In the 1860s the U. S. Government sent Kit Carson to round up the Navajo people and, in so doing, destroyed huge numbers of their sheep. Those who survived the incarceration at Bosque Redondo were released to the reservation area in 1865. Each was assigned only two sheep. The sheep they were given,however, were not their native churro, but, American merino. It seemed that American textile manufacturers refused to buy churro fleeces because the long hairs tangled in their machines.
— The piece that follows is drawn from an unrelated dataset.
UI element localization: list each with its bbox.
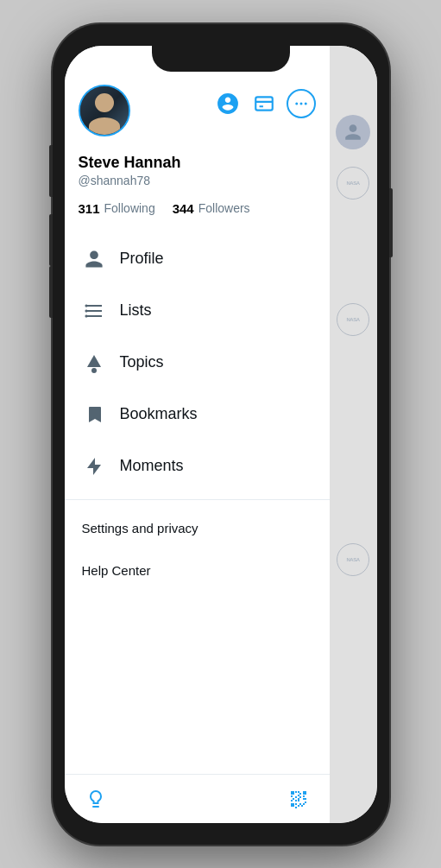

The manufacturers demanded that Navajo produce shorter-haired fleeces through cross-breading, first with a variety of merino sheep originally bred in France, now raised in the western United States for both its wool and mutton; and Corriedale, a breed of rather large white-faced sheep, originally developed in New Zealand which produce good wool and mutton lambs, and, finally with French Rambouillet.
In the 1930s and '40s, the U. S. Government's stock reduction policy,ostensibly meant to curtail overgrazing, further reduced the churro population. During these years, churro were singled out and shot because of the problems they caused wool manufactures.
Navajo weavers had problems with the short-haired fleeces. Yarn spun the old way split and broke, and the greasier fleeces had to be washed many times. The oils in the wool kept dyes from being absorbed. Weavers were forced to go off the reservation to buy expensive manufactured wool. The commercially dyed, machine spun yarn profoundly changed the character of Navajo textiles.
SPINNING: The Navajo technique of spinning involves a simple spindle stick and whorl, about 12" long. The base of the spindle is seated on the ground with the shaft twirled on the thigh with one hand while the other regulates thickness of the fiber Fiber thickness determines the ultimate strength and weight of the rug. Two spinnings are usually required to produce weft yarns. Additional respinnings produce finer and finer threads.
The early Navajo obtained lathering soap from roots of the broad-leaved yucca, mainly Yucca baccata in central Navajo country, and from the narrow leaved yuccas, such as Yucca glauca and Yucca standleyi. Both are used fresh or dried and may be gathered at any season of the year. The broad leaved yucca is the stronger and more desirable of the two.
Many weavers now choose machine-carded, chemically dyed, prespun skeins of yarn for consistency in weight and color.
WARPING THE LOOM:
The warp is one continuous strand that is wound in a figure eight pattern at approximately 1/4" intervals around the cross pieces. Constant tension of the warp is maintained as the strand is passed over the cross piece on the outside and returned under the cross piece on the inside, thus creating warp pairs. The two figure eight patterns created are called sheds, established by the insertion and tieing of two sticks, called shed rods, into the warp pattern. During actual weaving, manipulation of the shed rods creates the needed spaces for passing of the weft threads. To secure their equally spaced position on the cross piece, the warp is then edged off by a twining cord to form a stabilizing top and bottom border.
When the entire warp is strung and secured, the warp frame is dismantled and the warp is transferred and mounted on the permanent upright loom bellyaching the warp cross piece, now referred to as the warp beam (upper) and the web beam (lower), with a lightweight rope. The warp beam is actually attached to another dowel, called the stick, that can be rope lowered or raised to desired heights. The shed rods are then untied, but not removed.The warp is straightened within the loom frame and a desired tension is applied to make the entire harness a taut unit.
DESIGNS: Traditional Navajo designs have been handed down from one generation to another. Repetition of colors and basic motifs is often characteristic of a weaving family or region. In the classic period, rugs were sold at the trading post nearest the weaver's home. According to experts,a good to average weaver can accomplish approximately one square foot of weave per day.
(Above chart compiled by Garlands and Wide Ruins Trading Post, August,1973).
It is understandable that at an average of $2.58 per hour (and many are woven for a lot less), the weaving of a Navajo rug is hard work for the money. The cost is justified. The current price varies considerably from one rug style to another.